Abstract
Many living and complex systems exhibit second-order emergent dynamics. Limited experimental access to the configurational degrees of freedom results in data that appear to be generated by a non-Markovian process. This limitation poses a challenge in the quantitative reconstruction of the model from experimental data, even in the simple case of equilibrium Langevin dynamics of Hamiltonian systems. We develop a novel Bayesian inference approach to learn the parameters of such stochastic effective models from discrete finite-length trajectories. We first discuss the failure of naive inference approaches based on the estimation of derivatives through finite differences, regardless of the time resolution and the length of the sampled trajectories. We then derive, adopting higher-order discretization schemes, maximum-likelihood estimators for the model parameters that provide excellent results even with moderately long trajectories. We apply our method to second-order models of collective motion and show that our results also hold in the presence of interactions.
- Received 23 December 2019
- Revised 18 April 2020
- Accepted 22 May 2020
DOI:https://doi.org/10.1103/PhysRevX.10.031018
Published by the American Physical Society under the terms of the Creative Commons Attribution 4.0 International license. Further distribution of this work must maintain attribution to the author(s) and the published article’s title, journal citation, and DOI.
Published by the American Physical Society
Physics Subject Headings (PhySH)
Popular Summary
Learning from empirical observations is a long-standing goal in physics, but even today it is often harder than expected. Connecting theoretical models to the real observable world is an ongoing challenge, independent of the investigated process. In this spirit, we present a new methodology to correctly extract the equations of motion of small motile objects from available data.
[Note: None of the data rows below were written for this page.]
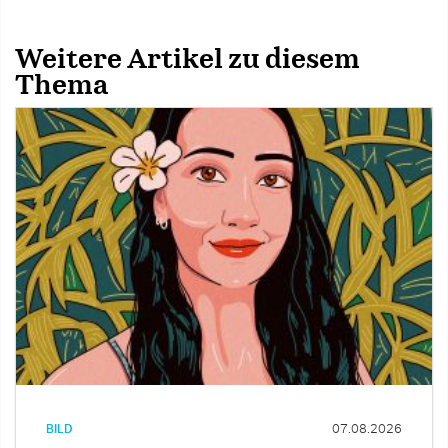
Weitere Artikel zu diesem
Thema
BILD
07.08.2026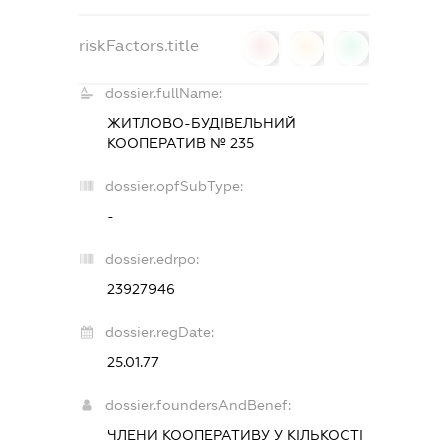
riskFactors.title
0
0
0
dossier.fullName:
ЖИТЛОВО-БУДІВЕЛЬНИЙ
КООПЕРАТИВ № 235
dossier.opfSubType:
-
dossier.edrpo:
23927946
dossier.regDate:
25.01.77
dossier.foundersAndBenef:
ЧЛЕНИ КООПЕРАТИВУ У КІЛЬКОСТІ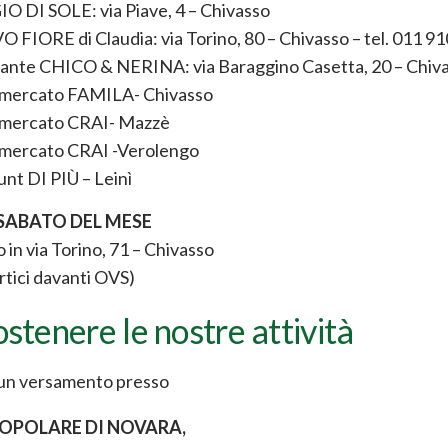
O DI SOLE: via Piave, 4 – Chivasso
FIORE di Claudia: via Torino, 80 – Chivasso – tel. 011 9
rante CHICO & NERINA: via Baraggino Casetta, 20 – Chiv
mercato FAMILA- Chivasso
mercato CRAI- Mazzè
mercato CRAI -Verolengo
nt DI PIÙ – Leinì
SABATO DEL MESE
in via Torino, 71 – Chivasso
ortici davanti OVS)
ostenere le nostre attività
 un versamento presso
OPOLARE DI NOVARA,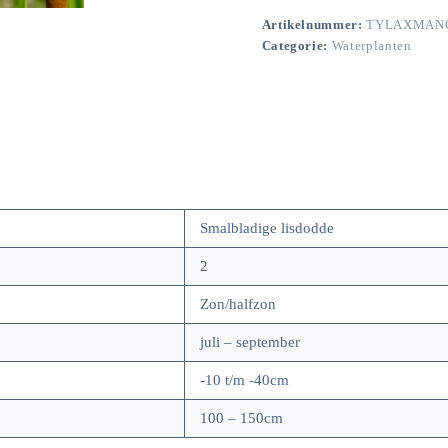
Artikelnummer:
TYLAXMAN
Categorie:
Waterplanten
Smalbladige lisdodde
2
Zon/halfzon
juli – september
-10 t/m -40cm
100 – 150cm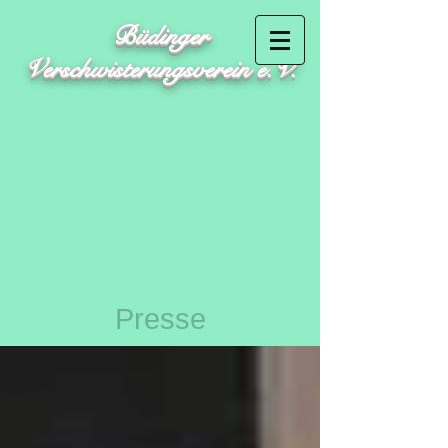
Büdinger
Verschwisterungsverein e.V.
Presse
Naive methods fail to learn the equations of motion of these objects since the techniques do not properly take into account the interplay between the features of the continuous-time models (their stochasticity and inertia) and the nature of collected data, which come in the form of time-lapse recorded positions of the moving object. We show this stumbling block in the paradigmatic example of the stochastic harmonic oscillator, and we check that our new proposed systematic approach is able to resolve these issues. Then, we extend our formalism from single-particle problems to systems with many interacting particles, where inferring how particles interact with each other is another source of difficulty.
Our methodology effectively applies to a wide class of dynamical phenomena that can be observed in living systems, like single cells, entire colonies, or even large animal groups (including, in particular, bird flocks and insect swarms), for which an increasing quantity of high-resolution data are now available.